Likely adding to the administration’s concern were other incidents involving high school students in the state this month. Pictures taken from Snapchat and circulated through other social media showed the Confederate flag at a party. One image contained the caption, “Confederate lives matter,” an apparent mock of the Black Lives Matter movement, the Indianapolis Star reported.

While the high court protected students’ First Amendment rights in 1969, it indicated there are exceptions with schools that banned offensive symbols for safety reasons.

In 2014, a principal at Live Oak High School in Morgan Hill, Calif., banned the US flag on Cinco de Mayo because he thought it would disrupt classes. The Supreme Court declined to take up the appeal to the federal court decision that sided with the principal. A key part of the case was the majority-Hispanic school had a long history of racial tension and violence, including 30 hallway fistfights in one school year, according to school officials. 

Further complicating Tinker v. Des Moines and subsequent decisions is whether bans can extend to school parking lots and private property in plain view, such as cars. Christiansburg High School in Virginia believed it does. The school banned the symbol from both its hallways and the mini flagpoles and rear windows of vehicles in the school parking lot.

“Banning Confederate flags from trucks in the school parking lot is in some ways the latest skirmish over how America thinks about the impact of symbols on race relations…Some students said they’ll continue to wear their rebel gear,” writes the Monitor’s Mr. Jonsson. “That could lead to at least one legal tangle, with students fighting for freedom of expression and with schools testing the extent to which Confederate symbols can be torn down from the public square – in this case, a parking lot.”

Another central question in this debate is whether the “heckler’s veto” doctrine should apply to public schools, writes Eugene Volokh, a law professor at the University of California, Los Angeles, in an op-ed for The Washington Post in 2015.

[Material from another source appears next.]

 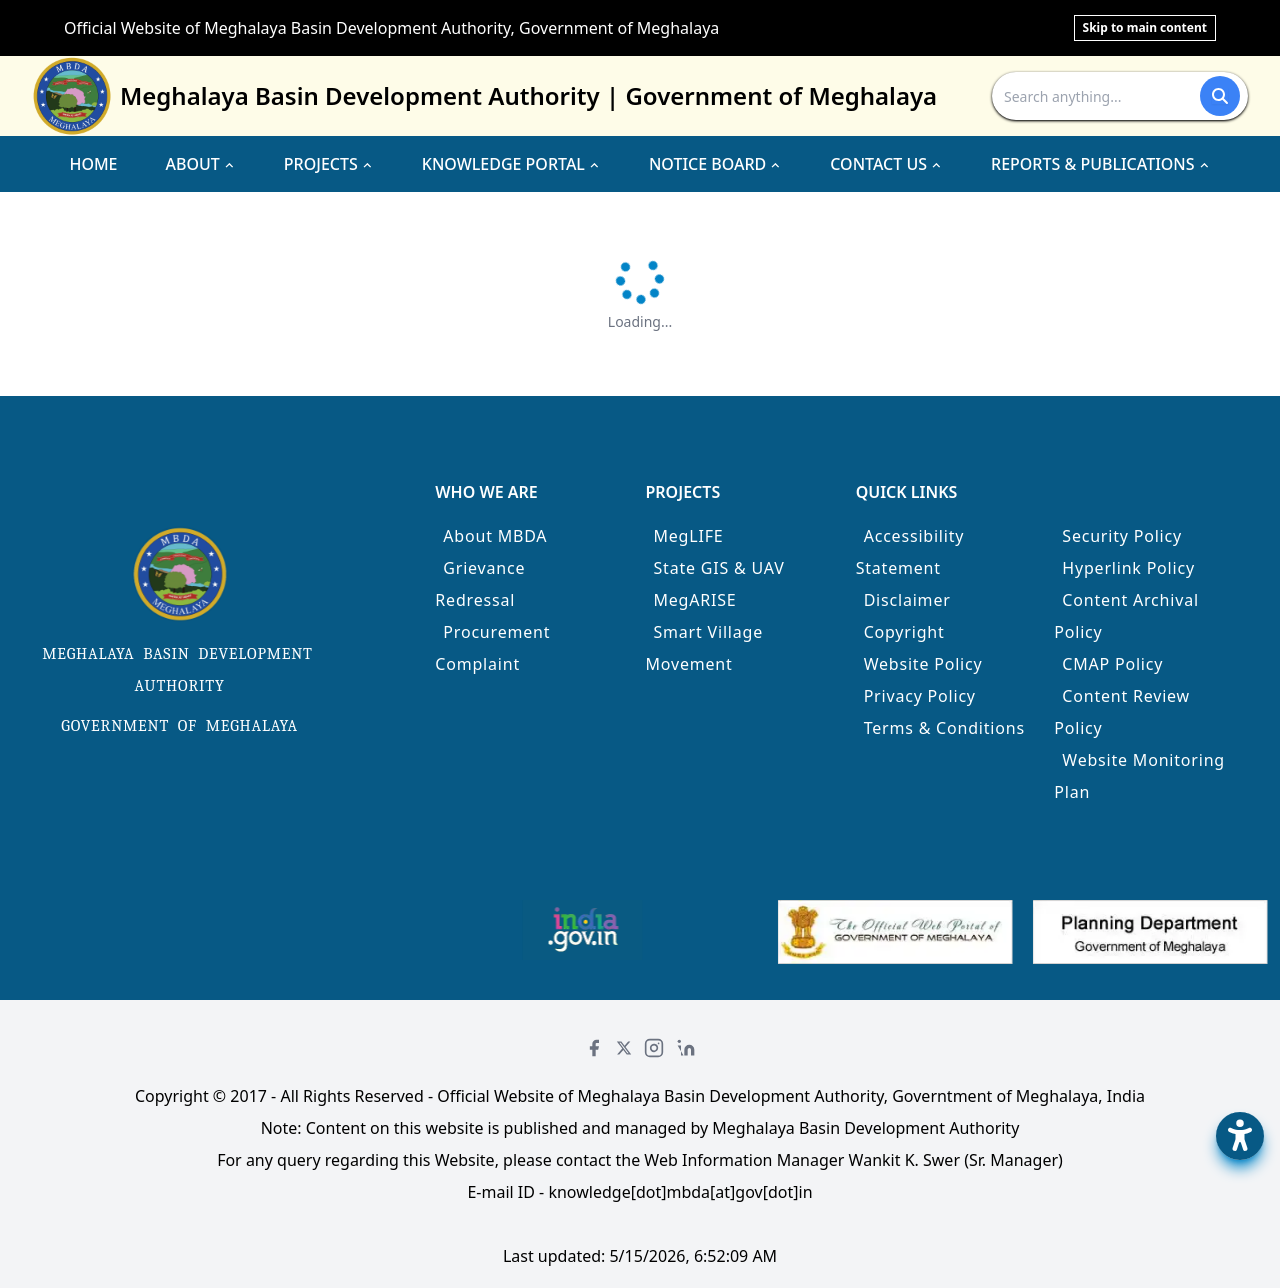 What do you see at coordinates (704, 648) in the screenshot?
I see `Smart Village Movement` at bounding box center [704, 648].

Under that doctrine, government officials generally can’t stop speech in public places based just on a fear (even a reasonable fear) that the speech will lead to violent attacks on the speaker, at least unless an outright riot is looming. If one thinks this doctrine carries over to K-12 schools, then such fear of people trying to fight the speaker shouldn’t count for Tinker purposes. But if one thinks that the doctrine doesn’t carry over to K-12 schools, and that school administrators should be free to prevent substantial risks of material disruption whatever the disruptive mechanism might be, then Confederate clothing would indeed generally be restrictable.